The U.A.E. is located in the Middle East on the eastern side of the Arabian Gulf between Saudi Arabia and Oman. It is a federation of seven individually governed emirates. Dubai, with a population of about 800,000, is the most Westernized and liberal city in the Middle East. The city is growing at a rate of about 6% per year.
Unlike Abu Dhabi, the richest emirate in the U.A.E. with its large oil reserves, Dubai is building its economy on tourism and international trade. It has become the shopping mecca and playground of the Arab world. Arabs from other Muslim countries travel to Dubai for vacations and shopping. There are 300 hotels and resorts and dozens of 5 star ones. The newest hotel, Burj Al Arab (Queen of Arabia), is shaped like a giant sail and is the world's tallest hotel at 100 stories. It is rated at 7 stars. The shopping malls are world class. The city abounds with high quality restaurants. Unlike most areas in the world, the best restaurants are usually found in the hotels, as only hotel restaurants can serve liquor. There is a large Middle East festival, convention, trade exhibition or world class sporting event almost every week in Dubai. The month long March Dubai Shopping Festival attracted 2.4 million visitors in 1999.
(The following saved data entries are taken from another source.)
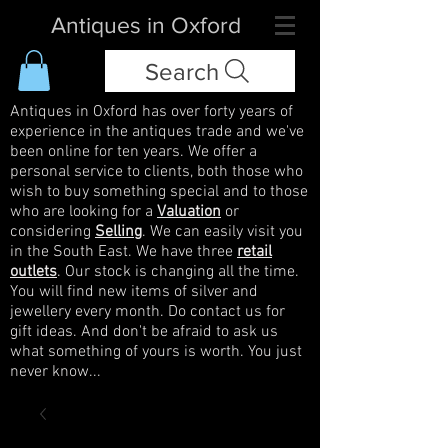
Antiques in Oxford
Search
Antiques in Oxford has over forty years of
experience in the antiques trade and we've
been online for ten years. We offer a
personal service to clients, both those who
wish to buy something special and to those
who are looking for a
Valuation
or
considering
Selling
. We can easily visit you
in the South East. We have three
retail
outlets
. Our stock is changing all the time.
You will find new items of silver and
jewellery every month. Do contact us for
gift ideas. And don't be afraid to ask us
what something of yours is worth. You just
never know...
Adjoining the City of Dubai and within 30 minutes drive of LouLou Al Dugong's, is the City of Sharjah in the Sharjah Emirate with about another 300,000 residents. Sharjah is much more conservative, with no alcohol allowed.
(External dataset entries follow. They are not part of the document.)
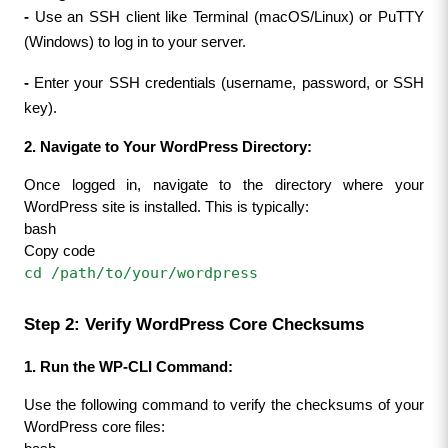
- 
Use an SSH client like Terminal (macOS/Linux) or PuTTY 
(Windows) to log in to your server.
- 
Enter your SSH credentials (username, password, or SSH 
key).
2. Navigate to Your WordPress Directory:
Once logged in, navigate to the directory where your 
WordPress site is installed. This is typically:
bash
Copy code
cd /path/to/your/wordpress
Step 2: Verify WordPress Core Checksums
1. Run the WP-CLI Command:
Use the following command to verify the checksums of your 
WordPress core files:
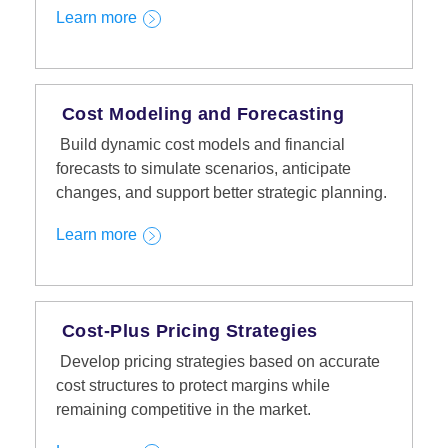
Learn more
Cost Modeling and Forecasting
Build dynamic cost models and financial
forecasts to simulate scenarios, anticipate
changes, and support better strategic planning.
Learn more
Cost-Plus Pricing Strategies
Develop pricing strategies based on accurate
cost structures to protect margins while
remaining competitive in the market.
The climate in Dubai varies from pleasant to hostile. The city has been built in a sand desert at the edge of the Gulf. It rains about 3 inches a year, usually all at once over a couple of days in February. In the winter, temperatures will go into the 50's (Fahrenheit) at night and into the mid 60's during the day. In the summer, it will often be 125 degrees with high humidity. One day when it was 115º, there was fog. It is not hard to understand why everything in the city is air conditioned.
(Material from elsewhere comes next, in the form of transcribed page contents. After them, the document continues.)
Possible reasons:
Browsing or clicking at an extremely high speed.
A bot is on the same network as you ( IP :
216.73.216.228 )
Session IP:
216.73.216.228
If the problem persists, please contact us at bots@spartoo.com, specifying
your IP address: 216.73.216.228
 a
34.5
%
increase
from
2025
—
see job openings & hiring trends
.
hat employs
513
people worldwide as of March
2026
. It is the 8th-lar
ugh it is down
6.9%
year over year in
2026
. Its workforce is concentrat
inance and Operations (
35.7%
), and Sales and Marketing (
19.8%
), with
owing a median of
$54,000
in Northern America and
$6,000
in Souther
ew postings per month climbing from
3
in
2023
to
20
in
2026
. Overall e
Although the City has been built in a desert, it is surprisingly green. The government has spent millions on landscaping the City and developing an extensive parks system. A City wide distribution system has been developed to use gray waste water to irrigate all the greenery, as during the summer grass and other non-indigenous vegetation needs almost constant irrigation. The government plans to have 15% of the City's land area in greenery.